Lauralee had seen many terrible things since becoming her mother’s daughter, done terrible things too, but she doubted any moment would sit as stark in her memory as this one. She felt something her mother had promised her she’d never have to feel again, felt something she was not meant to be able to feel. That cold shudder running down her spine. Looking into those eyes, all she wanted to do was run.
‘The Scholar does not like to be kept waiting,’ said the smaller of the two. Its voice was like a man screaming for help as he drowned. Each word bubbled up from somewhere deep within him, through a morass of fluid. She was sure it drooled as it spoke. Something hissed on the floor.
However terrifying they were, Jane seemed none affected, gracing the creature with an indulging smile as if she was humouring a petulant child’s bravado.
‘Well, then it is a good thing you are not the Scholar, isn’t it? Besides darling, have you not heard of being fashionably late? It would’ve been uncouth if I’d shown up right on schedule.’
The creature stared at her silently for so very long. Was it trying to make sense of what Jane had said? Or was it just deciding whether or not it should kill them? Lauralee didn’t dare lower a hand to her knives, but she did edge subtly behind Jane. The creature’s head ticked to one side hard, like an owl eyeing prey.
‘You will be on time if you have further dealings with the Scholar, or payment will not be given,’ it announced. It was so bizarre, its words were that of a clerk, a merchant, but its voice, its body, were the sheer stuff of nightmares. What payment?
‘I will keep that in mind if, for some reason, I wish to return down here,’ Jane said, reaching into the satchel hung at her side to retrieve a massive, silk-wrapped tome. Suddenly the atmosphere in the cavern shifted, a mantle of dread settled over Lauralee as she saw a change come over the creatures before her. They stood more alert now, puppet strings pulled taut as if there was something else gazing through them. The robed ones’ two left arms reached for the book, and Jane pulled her hand back.
‘My payment?’
Another voice spoke from its lips. It was deep, rumbling, and spoke with a natural poetic cadence that rolled in and out. It put Lauralee in mind of the tide.

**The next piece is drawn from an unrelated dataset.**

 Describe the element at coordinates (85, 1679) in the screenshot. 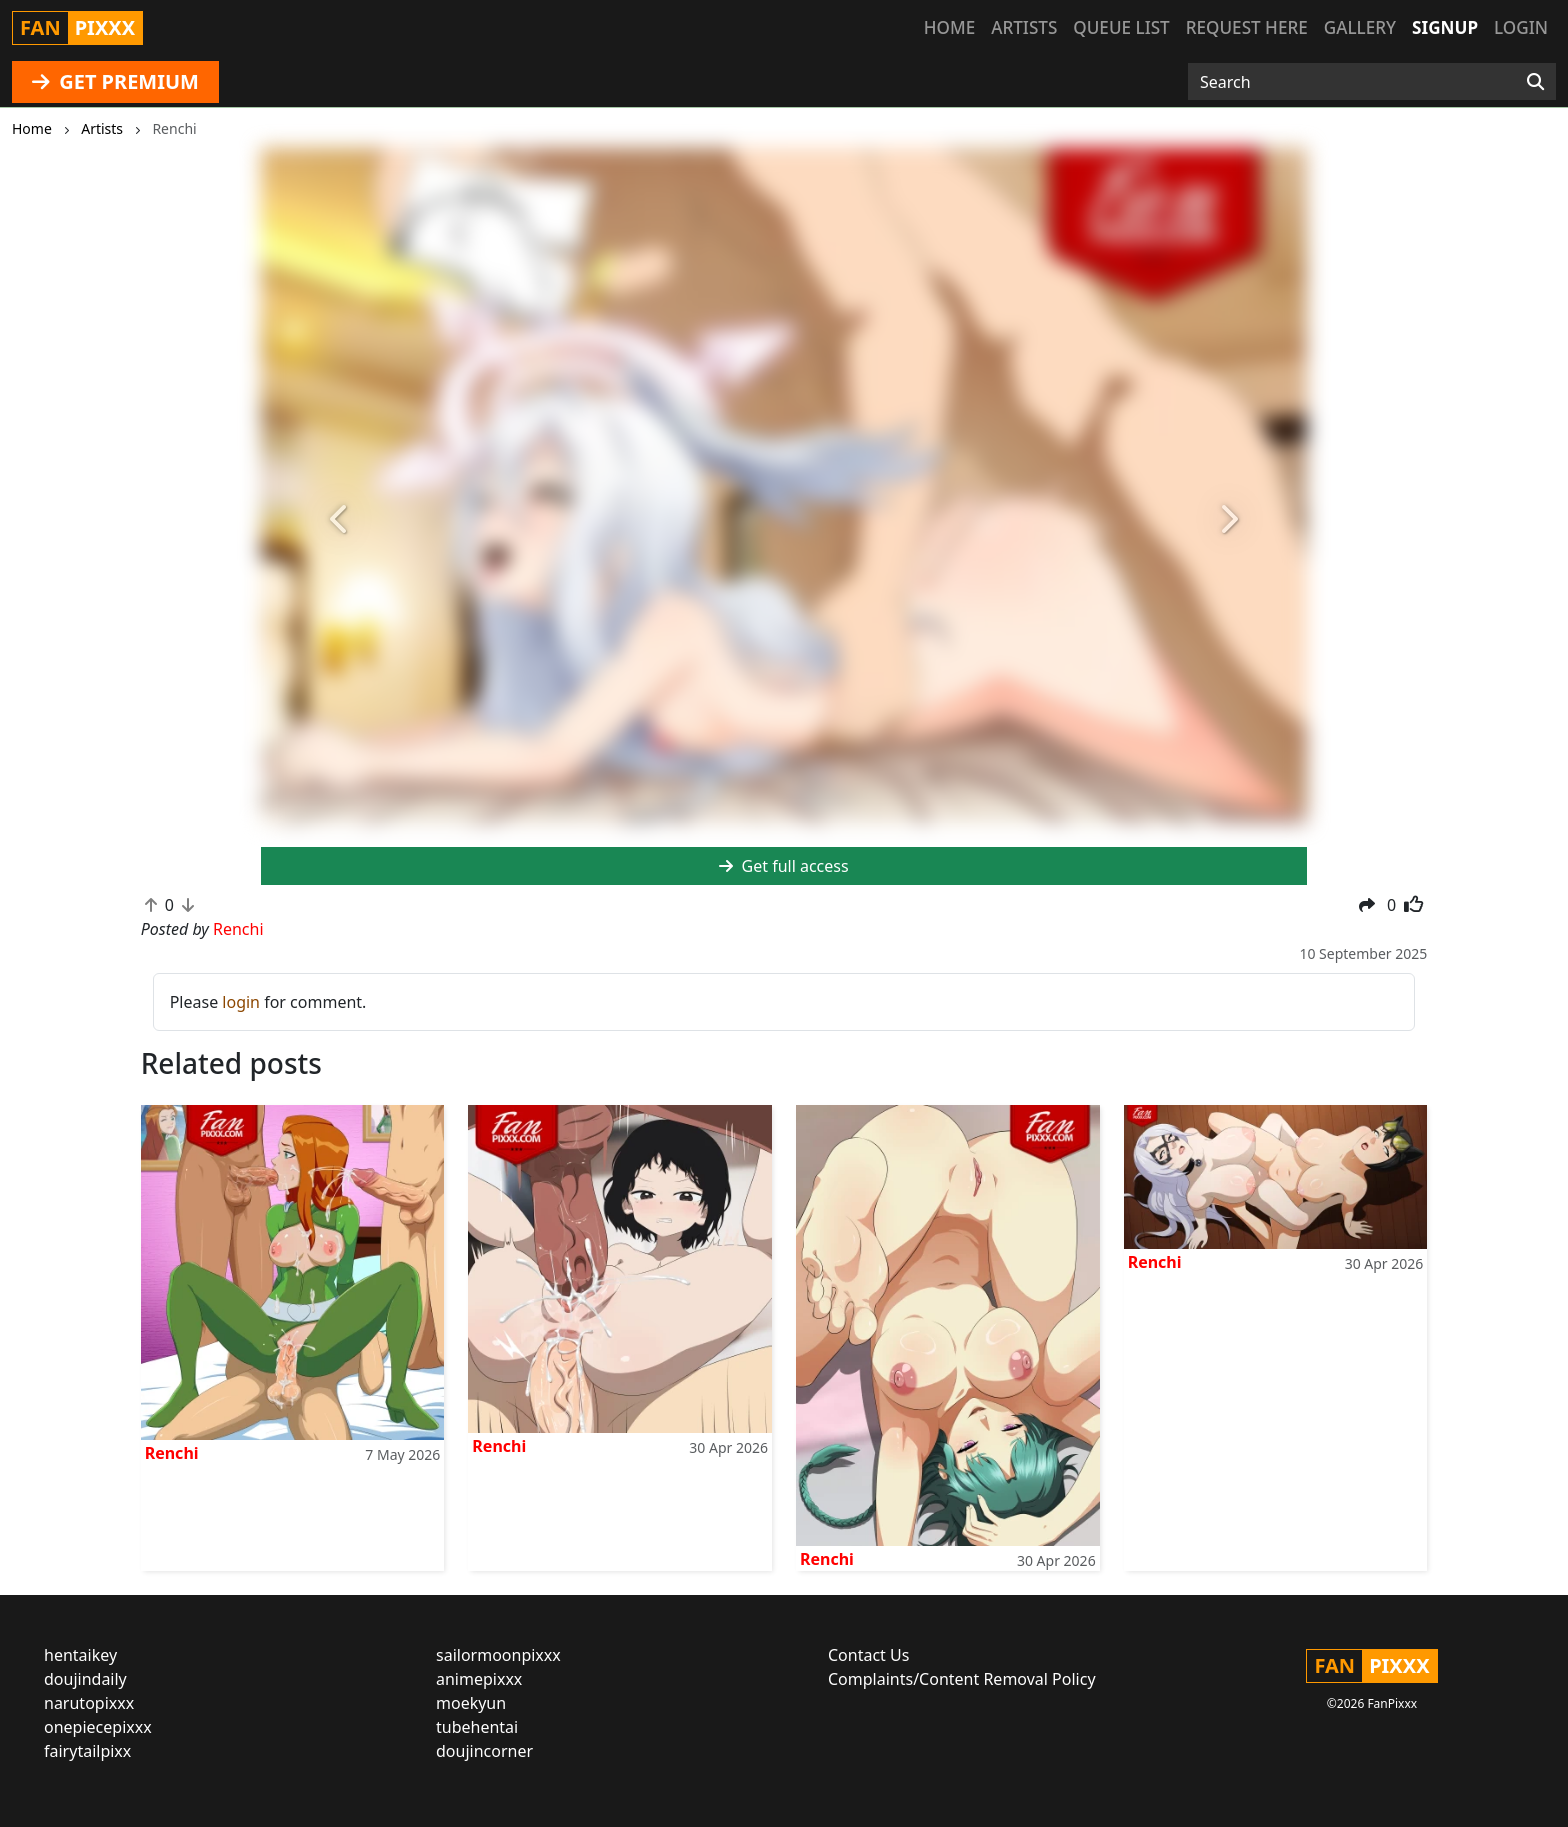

‘You will find, Lady Jane. That I’m very generous. With those who serve me. I have your payment. I have included extra. A spell-book, a gift. In it, details. Tools. Information you’ll need soon.’
‘Icaria, I presume?’ Jane purred, not skipping a beat. That must’ve been the Scholar’s name, Lauralee supposed.
‘Indeed, that is I. A pleasure, meeting truly. You are as I guessed.’
‘Quite, well, it’s not truly face-to-face, now, is it? But then I suppose it will do,’ Jane said in a mellifluous purr.